Students explore and attempt different approaches or strategies for consuming the news. They will then reflect on the efficacy or impacts of these strategies via a collection of reels (similar to a vlog) or photojournal entries. Each reel / entry will focus on a different news consumption strategy.
Students create a booth to feature their photo-journal or vlog. The audience, which could include local journalists, friends and family or peers, circulates to learn about the strategies that had the biggest effect on each student.

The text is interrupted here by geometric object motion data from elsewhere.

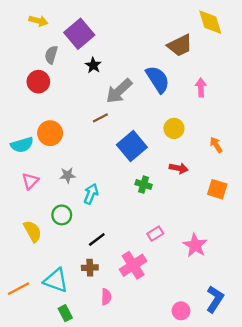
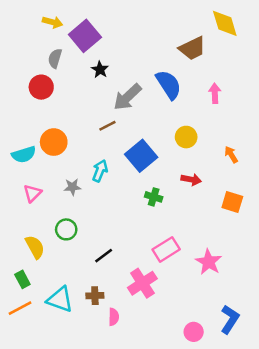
yellow arrow: (38, 21) -> (52, 22), moved
cyan arrow: (91, 194) -> (100, 171), moved
pink rectangle: (155, 234) -> (166, 249), size x1.5
brown cross: (90, 268) -> (95, 296), moved
green rectangle: (65, 313) -> (22, 279), moved

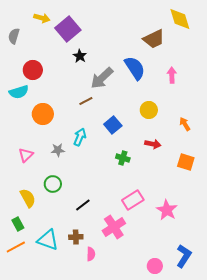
gray semicircle: (55, 58) -> (14, 36), moved
cyan semicircle: (24, 155) -> (19, 92), moved
blue square: (141, 156) -> (113, 125), size x0.7

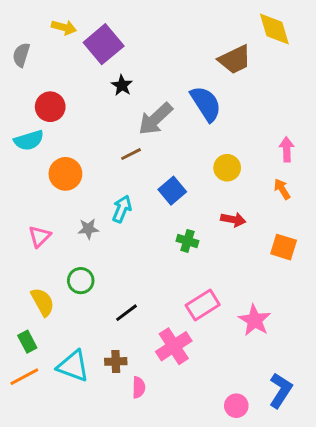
pink arrow: (172, 75) -> (287, 149), moved

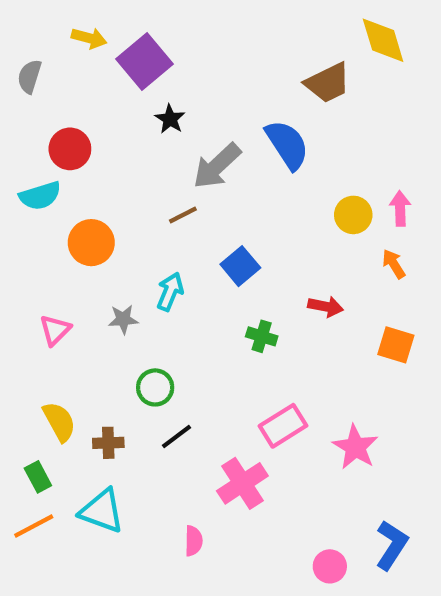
yellow circle: (227, 168) -> (353, 215), moved
green circle: (81, 281) -> (155, 387), moved
brown cross: (116, 361) -> (108, 443), moved

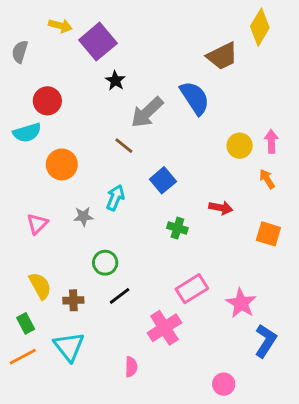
yellow diamond: (383, 40) -> (260, 27), turned 48
brown line: (183, 215) -> (124, 146), turned 66
cyan triangle: (102, 511) -> (69, 347), turned 32
blue L-shape: (392, 545) -> (266, 341), moved

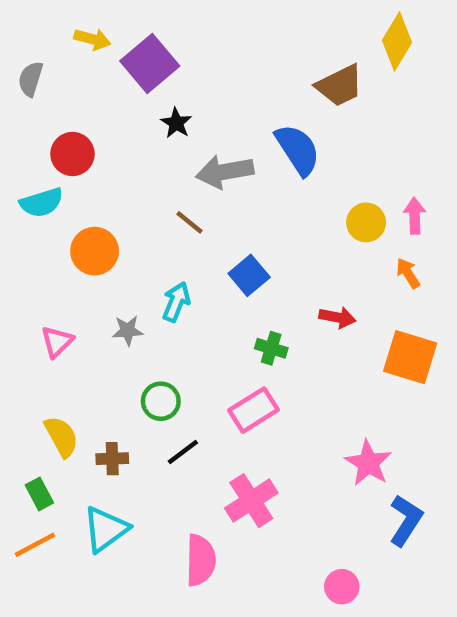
gray arrow: (147, 112) -> (225, 172), turned 33
orange square: (268, 234) -> (410, 357), size x1.4
pink rectangle: (192, 289) -> (253, 410), moved
cyan triangle: (69, 347) -> (106, 529), turned 32
pink semicircle: (131, 367) -> (201, 560), size x1.6

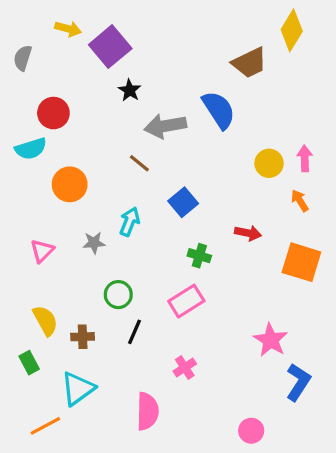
black line: (183, 452) -> (134, 332), turned -30
pink cross: (251, 501) -> (185, 368), size x0.6
orange line: (35, 545) -> (45, 426), moved

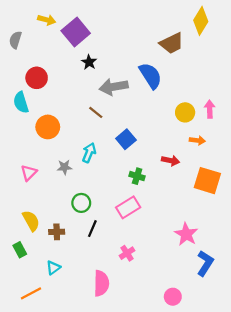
cyan semicircle: (31, 149) -> (21, 102), turned 90
orange arrow: (300, 201) -> (197, 140), moved, turned 128
cyan triangle: (78, 389) -> (53, 268), size x0.6

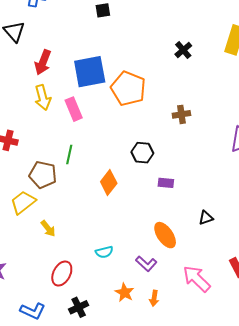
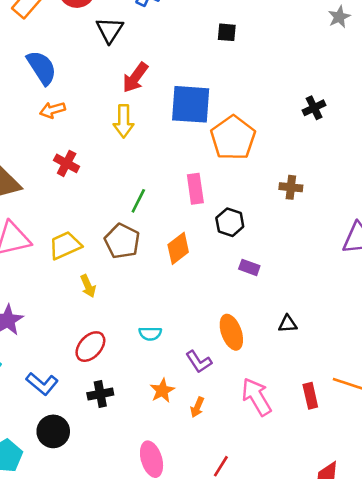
pink rectangle: (74, 109) -> (195, 189), moved
brown pentagon: (43, 175) -> (122, 241), moved

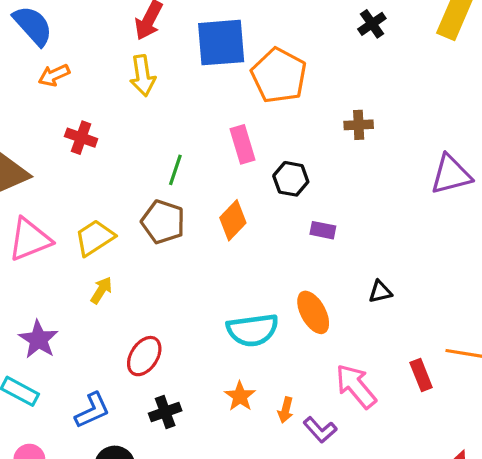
yellow arrow: (88, 286) -> (101, 290), moved, turned -115
cyan semicircle: (150, 334) -> (253, 330), moved, size x1.8
purple L-shape: (199, 362) -> (320, 430), moved
blue L-shape: (42, 384) -> (92, 410), turned -56

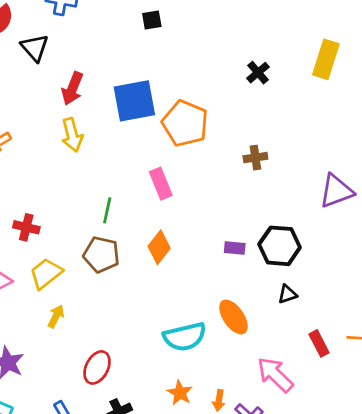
red cross: (81, 138) -> (26, 227), moved
black hexagon: (291, 179) -> (280, 246), moved, size x1.4
red rectangle: (421, 375) -> (319, 343), moved

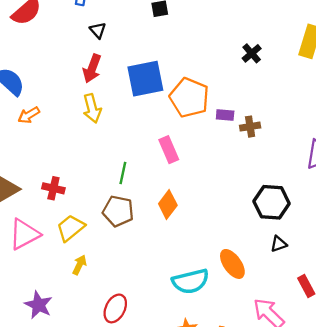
black triangle: (35, 48) -> (98, 30), moved, size x0.7
purple rectangle: (235, 248) -> (225, 115), moved

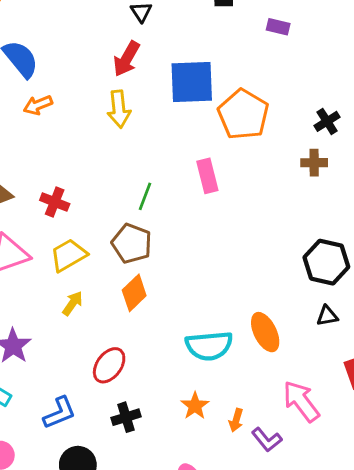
black cross: (252, 53) -> (327, 121), moved
purple rectangle: (225, 115) -> (278, 27), moved
orange diamond: (168, 205) -> (134, 293), moved

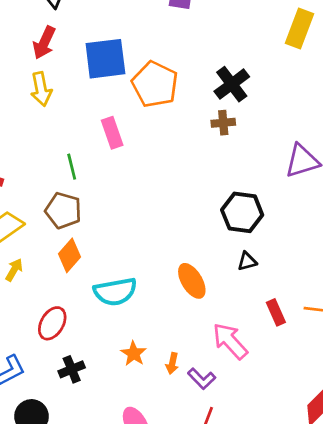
black cross: (327, 121) -> (232, 84), size x1.5
pink rectangle: (207, 176) -> (112, 133), moved
green line: (145, 196) -> (72, 167), turned -30
cyan semicircle: (209, 346) -> (115, 292), moved

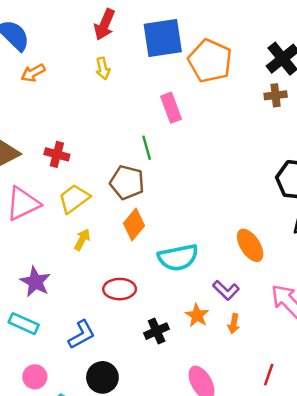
yellow arrow: (41, 89) -> (103, 68), size x0.7
green line: (72, 167) -> (147, 148), moved
red ellipse: (52, 323) -> (120, 289), turned 60
black cross: (72, 369) -> (157, 331), moved
purple L-shape: (202, 379) -> (226, 290), moved

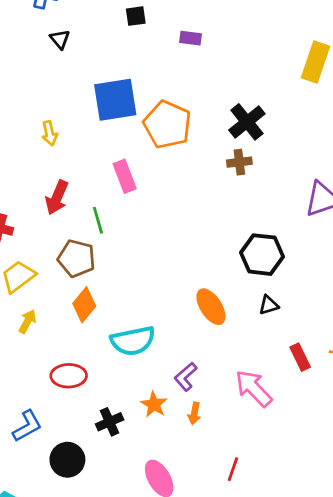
red arrow: (105, 25) -> (57, 198), moved
orange ellipse: (250, 245) -> (211, 307), moved
purple L-shape: (226, 290) -> (186, 377), turned 95
black circle: (102, 377) -> (67, 460), moved

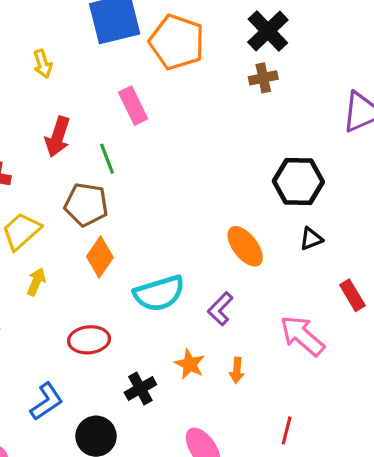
purple L-shape: (186, 377) -> (220, 309), moved

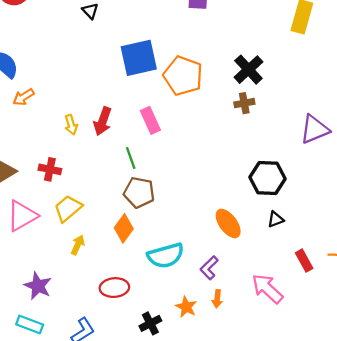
yellow arrow: (43, 64) -> (71, 125), moved
red arrow: (58, 137) -> (103, 121), moved
brown pentagon: (86, 205) -> (139, 192), moved
orange arrow: (237, 370) -> (217, 299), moved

Students could also visit each other’s stations and then close the exhibition by synthesizing across the booths to distill trends.
ELA
Humanities
N/A
A unit within a course tied to Media Literacy, Media and Politics or a Rhetoric-Based ELA course
Government & Citizenship:
Fake News,
Unlocking Campaign Ads,
Students and the Law
Rhetoric-Based TLE Course:
Fake News
Unlocking Campaign Ads
Written Commentary
For the vlog-style project, each reel requires written commentary as pre-work. For the photojournal-style project, each entry requires ample written commentary to accompany the photos submitted. Regardless of format, the written commentary requires students to continually consider: What news consumption strategy did I try? What did I notice? What am I learning about shaping my views?
Students support their vlog or photo journal projects with an explanation of the news consumption strategy that they tried, what they noticed about their news consumption using this strategy and the impact that this had on shaping their views.